- Transcribed page contents:
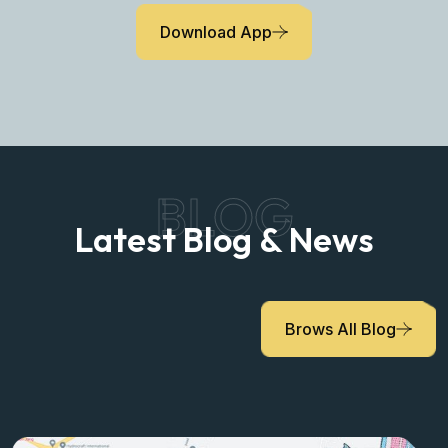
Download App
BLOG
Latest Blog & News
Brows All Blog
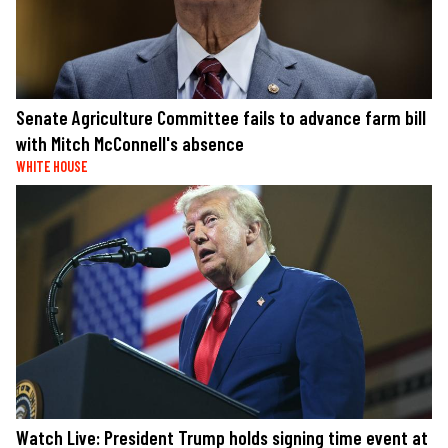
Senate Agriculture Committee fails to advance farm bill
with Mitch McConnell's absence
WHITE HOUSE
Watch Live: President Trump holds signing time event at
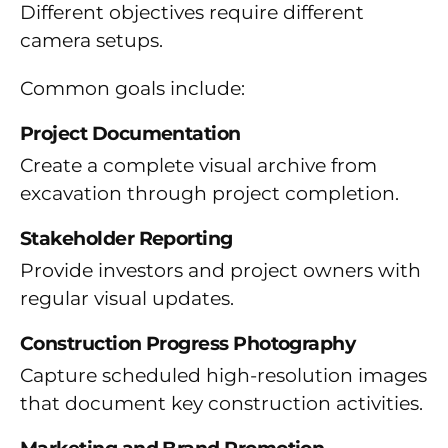
Different objectives require different
camera setups.
Common goals include:
Project Documentation
Create a complete visual archive from
excavation through project completion.
Stakeholder Reporting
Provide investors and project owners with
regular visual updates.
Construction Progress Photography
Capture scheduled high-resolution images
that document key construction activities.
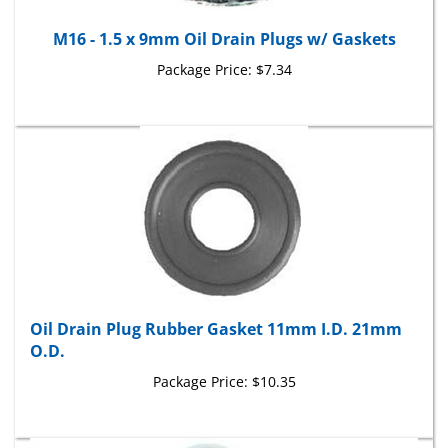
M16 - 1.5 x 9mm Oil Drain Plugs w/ Gaskets
Package Price:
$7.34
Oil Drain Plug Rubber Gasket 11mm I.D. 21mm
O.D.
Package Price:
$10.35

- Aim of the task: Using the data above, return every line that contains the string "visual".

- Written solution:
Create a complete visual archive from
regular visual updates.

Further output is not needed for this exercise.